**Activity:** The records need to be set down again exactly as they appear.

START Recorded information

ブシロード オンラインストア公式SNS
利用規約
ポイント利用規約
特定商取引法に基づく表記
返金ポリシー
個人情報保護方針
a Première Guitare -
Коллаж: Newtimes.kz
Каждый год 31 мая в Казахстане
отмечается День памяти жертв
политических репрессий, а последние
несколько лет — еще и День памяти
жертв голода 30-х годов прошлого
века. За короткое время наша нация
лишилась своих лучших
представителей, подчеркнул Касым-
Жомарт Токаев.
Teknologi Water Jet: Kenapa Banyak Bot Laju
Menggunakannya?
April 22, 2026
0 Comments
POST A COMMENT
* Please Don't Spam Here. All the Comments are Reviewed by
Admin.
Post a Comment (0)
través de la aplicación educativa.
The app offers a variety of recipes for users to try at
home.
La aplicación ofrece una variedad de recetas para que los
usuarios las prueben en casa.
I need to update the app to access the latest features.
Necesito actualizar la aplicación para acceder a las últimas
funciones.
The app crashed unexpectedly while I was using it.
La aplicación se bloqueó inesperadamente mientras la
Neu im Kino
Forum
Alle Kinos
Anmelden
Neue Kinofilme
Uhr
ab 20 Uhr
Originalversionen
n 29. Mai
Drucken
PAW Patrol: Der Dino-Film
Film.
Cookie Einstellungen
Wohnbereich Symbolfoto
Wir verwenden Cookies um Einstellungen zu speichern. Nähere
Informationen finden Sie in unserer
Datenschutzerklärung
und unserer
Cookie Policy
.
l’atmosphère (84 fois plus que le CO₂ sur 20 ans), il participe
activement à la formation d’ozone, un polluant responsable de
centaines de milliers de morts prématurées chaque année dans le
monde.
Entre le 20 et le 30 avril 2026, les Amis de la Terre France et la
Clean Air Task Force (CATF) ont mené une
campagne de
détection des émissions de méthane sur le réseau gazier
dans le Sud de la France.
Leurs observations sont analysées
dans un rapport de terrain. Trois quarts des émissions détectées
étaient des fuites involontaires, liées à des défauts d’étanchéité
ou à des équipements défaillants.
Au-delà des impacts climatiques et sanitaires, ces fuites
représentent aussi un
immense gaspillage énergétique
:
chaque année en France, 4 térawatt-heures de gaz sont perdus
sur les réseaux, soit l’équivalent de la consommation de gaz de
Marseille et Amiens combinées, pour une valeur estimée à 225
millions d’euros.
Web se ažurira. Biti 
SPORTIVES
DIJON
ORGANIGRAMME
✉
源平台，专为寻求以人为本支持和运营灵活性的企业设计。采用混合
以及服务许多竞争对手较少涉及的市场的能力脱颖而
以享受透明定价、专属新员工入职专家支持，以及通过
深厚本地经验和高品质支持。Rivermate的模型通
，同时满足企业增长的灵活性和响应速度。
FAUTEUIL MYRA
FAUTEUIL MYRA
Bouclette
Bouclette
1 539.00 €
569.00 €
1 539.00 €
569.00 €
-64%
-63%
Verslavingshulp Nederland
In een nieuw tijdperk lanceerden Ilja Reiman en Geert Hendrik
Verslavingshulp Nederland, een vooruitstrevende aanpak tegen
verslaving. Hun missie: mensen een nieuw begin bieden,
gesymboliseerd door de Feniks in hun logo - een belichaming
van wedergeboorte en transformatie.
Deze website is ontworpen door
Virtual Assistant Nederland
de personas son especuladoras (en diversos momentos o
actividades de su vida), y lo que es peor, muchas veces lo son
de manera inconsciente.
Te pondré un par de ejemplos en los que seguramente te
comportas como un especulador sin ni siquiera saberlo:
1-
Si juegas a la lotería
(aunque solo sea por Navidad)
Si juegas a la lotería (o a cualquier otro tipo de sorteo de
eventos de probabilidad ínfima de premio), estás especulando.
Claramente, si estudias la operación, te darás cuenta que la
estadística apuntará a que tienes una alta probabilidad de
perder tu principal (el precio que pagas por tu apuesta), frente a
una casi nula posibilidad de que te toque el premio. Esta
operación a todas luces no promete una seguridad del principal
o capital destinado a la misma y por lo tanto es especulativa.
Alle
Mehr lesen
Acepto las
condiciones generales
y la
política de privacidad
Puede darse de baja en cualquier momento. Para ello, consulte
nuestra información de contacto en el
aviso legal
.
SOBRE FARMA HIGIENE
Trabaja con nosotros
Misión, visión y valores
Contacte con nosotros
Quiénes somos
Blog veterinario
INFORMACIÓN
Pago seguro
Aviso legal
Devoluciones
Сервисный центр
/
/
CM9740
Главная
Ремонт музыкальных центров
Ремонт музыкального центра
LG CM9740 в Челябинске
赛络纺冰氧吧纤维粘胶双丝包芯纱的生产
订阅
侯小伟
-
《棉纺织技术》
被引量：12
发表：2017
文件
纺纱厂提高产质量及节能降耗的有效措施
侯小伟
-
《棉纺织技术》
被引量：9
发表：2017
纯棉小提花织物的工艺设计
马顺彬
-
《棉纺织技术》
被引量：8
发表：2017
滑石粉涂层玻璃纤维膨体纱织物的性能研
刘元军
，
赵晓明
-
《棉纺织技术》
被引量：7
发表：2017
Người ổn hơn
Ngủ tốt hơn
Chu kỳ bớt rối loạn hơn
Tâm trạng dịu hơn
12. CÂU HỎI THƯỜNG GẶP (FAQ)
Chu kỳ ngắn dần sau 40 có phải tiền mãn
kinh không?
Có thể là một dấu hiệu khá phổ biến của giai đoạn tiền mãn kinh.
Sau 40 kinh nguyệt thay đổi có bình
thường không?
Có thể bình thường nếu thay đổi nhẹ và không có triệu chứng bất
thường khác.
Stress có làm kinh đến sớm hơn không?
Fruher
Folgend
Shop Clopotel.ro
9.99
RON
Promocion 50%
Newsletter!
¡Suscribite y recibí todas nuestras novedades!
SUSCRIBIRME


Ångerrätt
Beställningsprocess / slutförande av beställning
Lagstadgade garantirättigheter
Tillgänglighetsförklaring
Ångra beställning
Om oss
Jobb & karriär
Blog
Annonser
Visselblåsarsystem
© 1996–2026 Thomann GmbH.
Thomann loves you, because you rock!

END Recorded information

**Task solution:**
ブシロード オンラインストア公式SNS
利用規約
ポイント利用規約
特定商取引法に基づく表記
返金ポリシー
個人情報保護方針
a Première Guitare -
Коллаж: Newtimes.kz
Каждый год 31 мая в Казахстане
отмечается День памяти жертв
политических репрессий, а последние
несколько лет — еще и День памяти
жертв голода 30-х годов прошлого
века. За короткое время наша нация
лишилась своих лучших
представителей, подчеркнул Касым-
Жомарт Токаев.
Teknologi Water Jet: Kenapa Banyak Bot Laju
Menggunakannya?
April 22, 2026
0 Comments
POST A COMMENT
* Please Don't Spam Here. All the Comments are Reviewed by
Admin.
Post a Comment (0)
través de la aplicación educativa.
The app offers a variety of recipes for users to try at
home.
La aplicación ofrece una variedad de recetas para que los
usuarios las prueben en casa.
I need to update the app to access the latest features.
Necesito actualizar la aplicación para acceder a las últimas
funciones.
The app crashed unexpectedly while I was using it.
La aplicación se bloqueó inesperadamente mientras la
Neu im Kino
Forum
Alle Kinos
Anmelden
Neue Kinofilme
Uhr
ab 20 Uhr
Originalversionen
n 29. Mai
Drucken
PAW Patrol: Der Dino-Film
Film.
Cookie Einstellungen
Wohnbereich Symbolfoto
Wir verwenden Cookies um Einstellungen zu speichern. Nähere
Informationen finden Sie in unserer
Datenschutzerklärung
und unserer
Cookie Policy
.
l’atmosphère (84 fois plus que le CO₂ sur 20 ans), il participe
activement à la formation d’ozone, un polluant responsable de
centaines de milliers de morts prématurées chaque année dans le
monde.
Entre le 20 et le 30 avril 2026, les Amis de la Terre France et la
Clean Air Task Force (CATF) ont mené une
campagne de
détection des émissions de méthane sur le réseau gazier
dans le Sud de la France.
Leurs observations sont analysées
dans un rapport de terrain. Trois quarts des émissions détectées
étaient des fuites involontaires, liées à des défauts d’étanchéité
ou à des équipements défaillants.
Au-delà des impacts climatiques et sanitaires, ces fuites
représentent aussi un
immense gaspillage énergétique
:
chaque année en France, 4 térawatt-heures de gaz sont perdus
sur les réseaux, soit l’équivalent de la consommation de gaz de
Marseille et Amiens combinées, pour une valeur estimée à 225
millions d’euros.
Web se ažurira. Biti 
SPORTIVES
DIJON
ORGANIGRAMME
✉
源平台，专为寻求以人为本支持和运营灵活性的企业设计。采用混合
以及服务许多竞争对手较少涉及的市场的能力脱颖而
以享受透明定价、专属新员工入职专家支持，以及通过
深厚本地经验和高品质支持。Rivermate的模型通
，同时满足企业增长的灵活性和响应速度。
FAUTEUIL MYRA
FAUTEUIL MYRA
Bouclette
Bouclette
1 539.00 €
569.00 €
1 539.00 €
569.00 €
-64%
-63%
Verslavingshulp Nederland
In een nieuw tijdperk lanceerden Ilja Reiman en Geert Hendrik
Verslavingshulp Nederland, een vooruitstrevende aanpak tegen
verslaving. Hun missie: mensen een nieuw begin bieden,
gesymboliseerd door de Feniks in hun logo - een belichaming
van wedergeboorte en transformatie.
Deze website is ontworpen door
Virtual Assistant Nederland
de personas son especuladoras (en diversos momentos o
actividades de su vida), y lo que es peor, muchas veces lo son
de manera inconsciente.
Te pondré un par de ejemplos en los que seguramente te
comportas como un especulador sin ni siquiera saberlo:
1-
Si juegas a la lotería
(aunque solo sea por Navidad)
Si juegas a la lotería (o a cualquier otro tipo de sorteo de
eventos de probabilidad ínfima de premio), estás especulando.
Claramente, si estudias la operación, te darás cuenta que la
estadística apuntará a que tienes una alta probabilidad de
perder tu principal (el precio que pagas por tu apuesta), frente a
una casi nula posibilidad de que te toque el premio. Esta
operación a todas luces no promete una seguridad del principal
o capital destinado a la misma y por lo tanto es especulativa.
Alle
Mehr lesen
Acepto las
condiciones generales
y la
política de privacidad
Puede darse de baja en cualquier momento. Para ello, consulte
nuestra información de contacto en el
aviso legal
.
SOBRE FARMA HIGIENE
Trabaja con nosotros
Misión, visión y valores
Contacte con nosotros
Quiénes somos
Blog veterinario
INFORMACIÓN
Pago seguro
Aviso legal
Devoluciones
Сервисный центр
/
/
CM9740
Главная
Ремонт музыкальных центров
Ремонт музыкального центра
LG CM9740 в Челябинске
赛络纺冰氧吧纤维粘胶双丝包芯纱的生产
订阅
侯小伟
-
《棉纺织技术》
被引量：12
发表：2017
文件
纺纱厂提高产质量及节能降耗的有效措施
侯小伟
-
《棉纺织技术》
被引量：9
发表：2017
纯棉小提花织物的工艺设计
马顺彬
-
《棉纺织技术》
被引量：8
发表：2017
滑石粉涂层玻璃纤维膨体纱织物的性能研
刘元军
，
赵晓明
-
《棉纺织技术》
被引量：7
发表：2017
Người ổn hơn
Ngủ tốt hơn
Chu kỳ bớt rối loạn hơn
Tâm trạng dịu hơn
12. CÂU HỎI THƯỜNG GẶP (FAQ)
Chu kỳ ngắn dần sau 40 có phải tiền mãn
kinh không?
Có thể là một dấu hiệu khá phổ biến của giai đoạn tiền mãn kinh.
Sau 40 kinh nguyệt thay đổi có bình
thường không?
Có thể bình thường nếu thay đổi nhẹ và không có triệu chứng bất
thường khác.
Stress có làm kinh đến sớm hơn không?
Fruher
Folgend
Shop Clopotel.ro
9.99
RON
Promocion 50%
Newsletter!
¡Suscribite y recibí todas nuestras novedades!
SUSCRIBIRME


Ångerrätt
Beställningsprocess / slutförande av beställning
Lagstadgade garantirättigheter
Tillgänglighetsförklaring
Ångra beställning
Om oss
Jobb & karriär
Blog
Annonser
Visselblåsarsystem
© 1996–2026 Thomann GmbH.
Thomann loves you, because you rock!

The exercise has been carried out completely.